NADIE DESAPARECE AL AMANECER
Al primer canto de la catedral, intentaste abrir los ojos; pero eran tan pesados, como hojas de plomo, que fue imposible. Sentiste la textura de la sobrecama, el calor de la sábana y un frío que corrió desde tus pies hasta tu pecho. Levantaste el tronco de tu cuerpo y quisiste ver la hora en el reloj que estaba en la cómoda; pero también fue un intento fallido. Sobre tu calavera se dejó venir a tumbos el silencio, trotando lentamente como si fuera un caballo sin herraduras. El frío, de pronto, se convirtió en miedo. Un miedo de muerto. No podías percibir el olor de las acacias que adornaban tu ventana ni pronunciar ni una sola palabra. Después, cuando te levantaste a tientas al baño para verte en el espejo, descubriste que no tenías cabeza. Tus manos buscaron tu semblante. No había nada. Sólo el vacío de lo que en algún momento habitaron tus sentidos.
Tu casa parecía una tumba y tu puerta una lápida en cuyo interior había una persona muerta. Ésa eras tú. Pero te resististe a la idea de estar muerto. Así que bajaste despacio las escaleras, aún con el pijama y con las pantuflas puestas. Afortunadamente aún conservabas esa memoria imperturbable y prodigiosa que todo mundo ha celebrado. A pesar de tu condición de ciego, no hubo ni un solo instante en que no pensaras en practicar las partituras en el piano, pues tenías un concierto por la tarde en el Teatro de la Ciudad. Te sentaste en el banco y tus manos comenzaron a tocar. Tus dedos parecían un abanico que lentamente hacían sonar las notas que había en tu memoria. Pero, ¿cómo era posible que aún habitaran todas esas notas en tu memoria si no tenías cabeza? Siempre has creído que el corazón también tiene memoria y es ahí donde habita la esencia de lo que realmente somos.
Conocías perfectamente cada nota del piano. Las ocho octavas que había en él estaban guardadas en el baúl de tus recuerdos, de modo que no te preocupó no escucharlas, pues sabías que antes de ti alguien había padecido sordera y había creado sinfonías que se seguían interpretando. La tramontana se dejó caer sobre las tejas de la casa, el polvo salió disparado, suave y silencioso, cuando el reloj de pared dio las ocho de la mañana. Mientras tus dedos tocaban las teclas escuchaste un leve ruido. Era el timbre del teléfono. Como pudiste te levantaste a contestar.
—Buenos días, Flavio. ¿Cómo estás? —dijo una voz de mujer.
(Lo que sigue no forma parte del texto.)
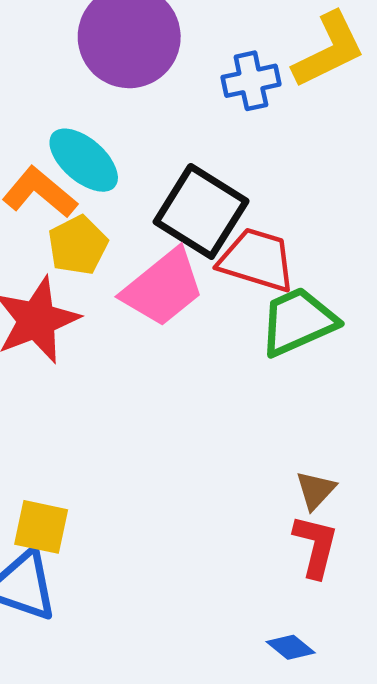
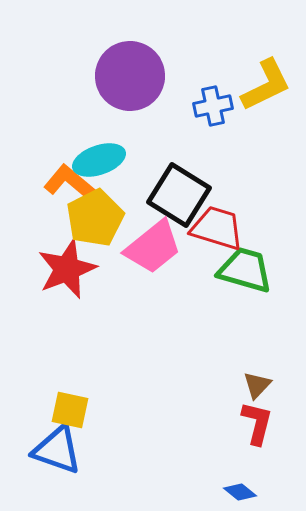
cyan ellipse: (84, 160) -> (99, 160), turned -60
yellow pentagon: (78, 245) -> (95, 218), size x1.4
green trapezoid: (298, 321) -> (245, 270), turned 40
Intentaste responder; pero fue imposible. Apenas podías escuchar la voz. Era la mujer que te había abandonado hacía dos años y, hasta ese momento, no sabías nada de ella. La voz de la mujer volvió a preguntar si estabas bien pero tú no pudiste articular ni una sola palabra. No había modo de entablar una conversación. Así que desesperado colgaste el auricular. Ya podías escuchar un poco el crujir de la madera del piso y el canto del canario. Regresaste al piano y te sentaste a practicar de nuevo el vals que habías de tocar por la tarde. Después de dos horas de práctica y de estimular el sentido auditivo poco a poco comenzaste a percibir los sonidos de la realidad. Pero seguías sin ver nada y sin oler nada.
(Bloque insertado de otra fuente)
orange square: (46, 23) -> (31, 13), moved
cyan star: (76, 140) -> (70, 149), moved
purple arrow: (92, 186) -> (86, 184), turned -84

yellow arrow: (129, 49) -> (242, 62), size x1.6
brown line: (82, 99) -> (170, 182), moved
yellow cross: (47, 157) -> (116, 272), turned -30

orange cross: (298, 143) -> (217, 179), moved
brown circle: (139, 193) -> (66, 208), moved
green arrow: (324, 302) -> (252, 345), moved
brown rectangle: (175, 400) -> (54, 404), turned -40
Te dispusiste a tomar un baño. Subiste lentamente las escaleras hasta llegar a tu habitación. La cama aún estaba tibia. Como pudiste buscaste la ropa en el ropero: tu blusa verde y tu pantalón blanco. Pero, ¿cómo encontrarlos si por medio del tacto ni del oído se pueden percibir los colores? Sacaste la ropa que creías que era de ese color y la pusiste sobre la cama. El viento se hizo débil. Ya no había fuerza en su voz. Abriste la llave y el agua caliente cayó sobre tu cuerpo. Era la primera vez que te despertabas sin cepillarte los dientes, sin probar desayuno y sin tomar agua.
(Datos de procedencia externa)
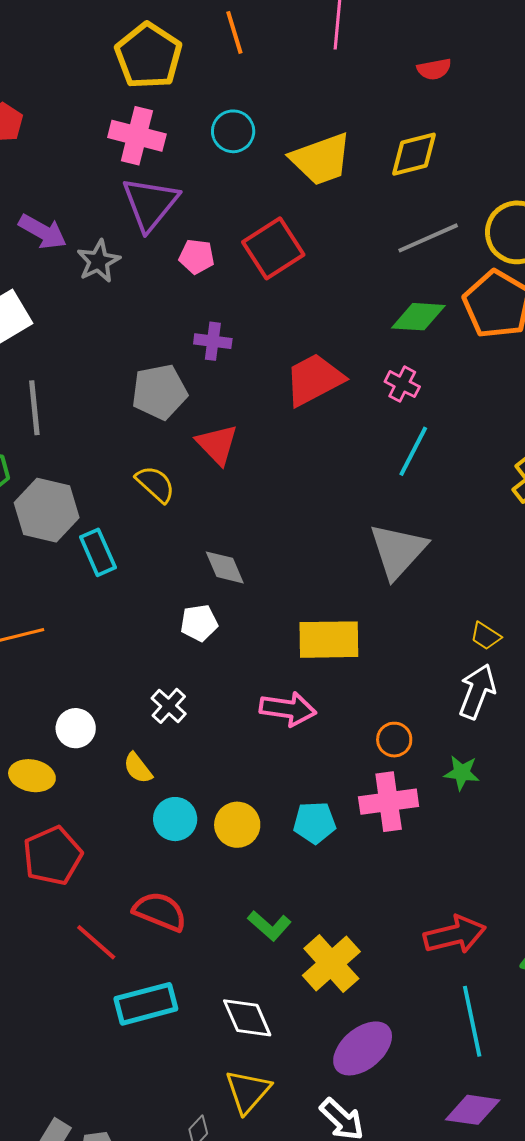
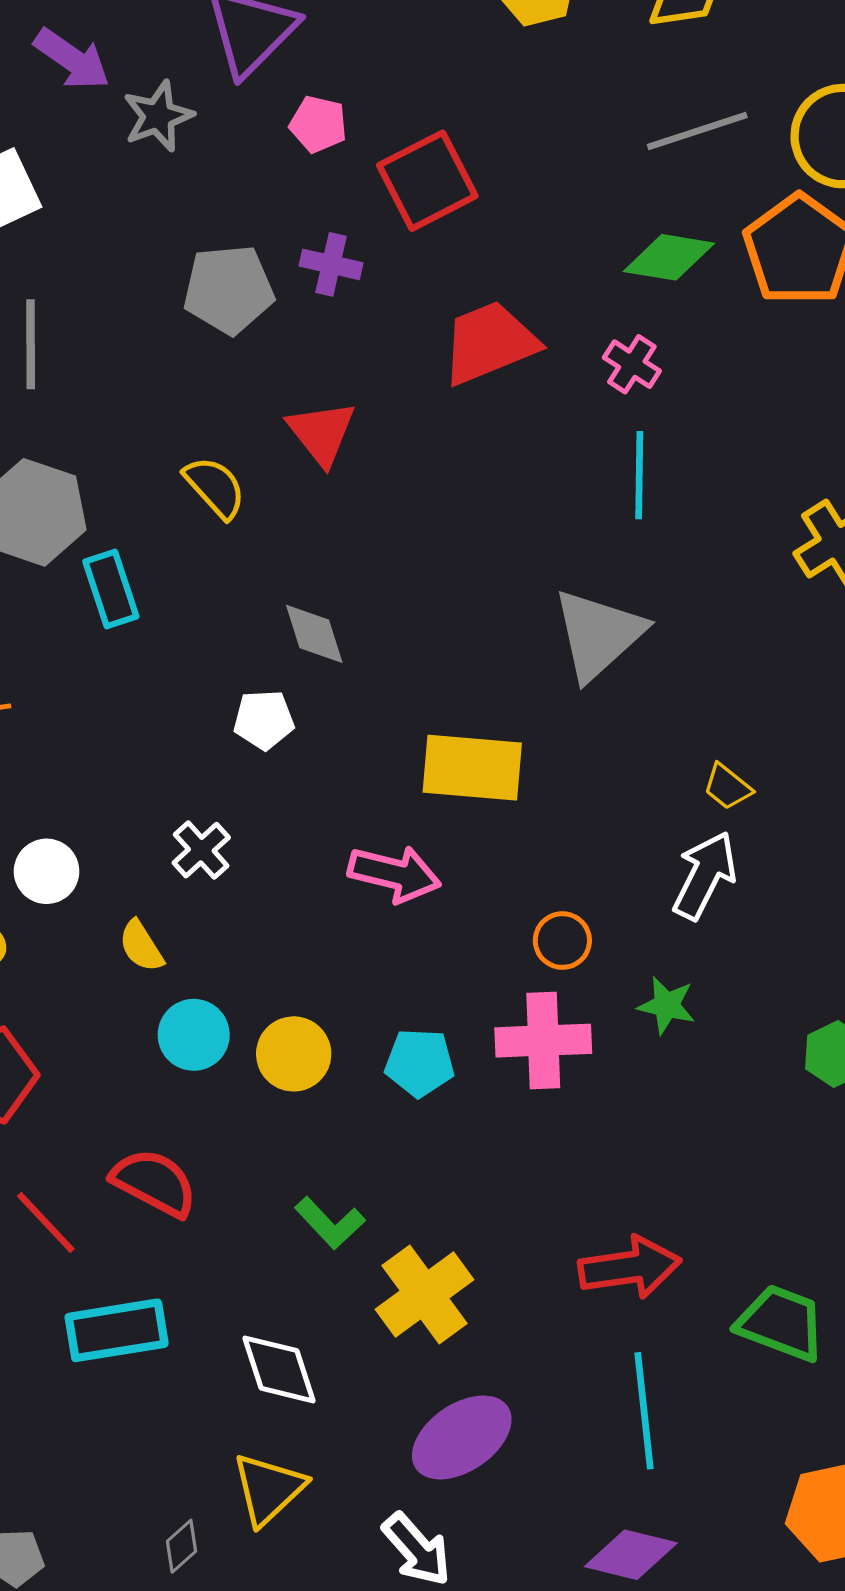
red square: (273, 248) -> (427, 181), moved
gray pentagon: (159, 392) -> (229, 289), moved
cyan line: (413, 451) -> (639, 475), turned -32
De pronto, escuchaste un ruido en la habitación. Era como el chasquido de unos huesos rotos; pero alcanzaste identificar ese tono. Ese ruido no era cualquier ruido. Era un ruido lejano que decía tu nombre. Te guiaste por el sonido. Cada vez más cerca. Caminaste lento. Ahí el ruido se convirtió en una voz de hombre. El viento chilló despacio, como si también estuviera lejos. Lentamente abriste la puerta del armario y ahí estabas tú, mirándote cómo abrías la puerta y por primera vez el frío que inundaba tus huesos se convirtió en un mar de calma al verte idéntico, abriendo la puerta del armario para saber de dónde provenía ese ruido que decía tu nombre.